Assigned task |
Below are some records; work out how many of their lines contain "Ertragsteuerinformationsbericht" and give the number only.

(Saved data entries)
------------------------------------
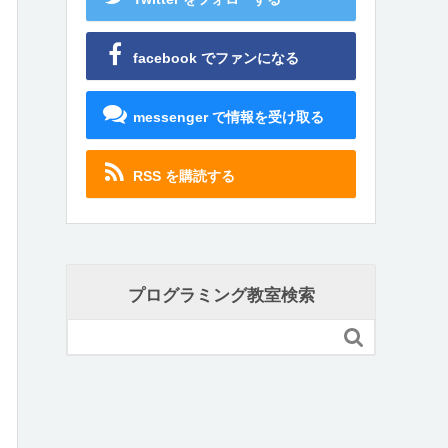
facebook でファンになる
messenger で情報を受け取る
RSS を購読する
プログラミング教室検索

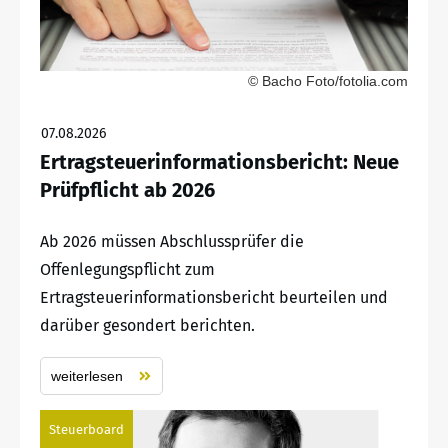
© Bacho Foto/fotolia.com
07.08.2026
Ertragsteuerinformationsbericht: Neue
Prüfpflicht ab 2026
Ab 2026 müssen Abschlussprüfer die
Offenlegungspflicht zum
Ertragsteuerinformationsbericht beurteilen und
darüber gesondert berichten.
weiterlesen
Steuerboard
------------------------------------
Solved exercise |
2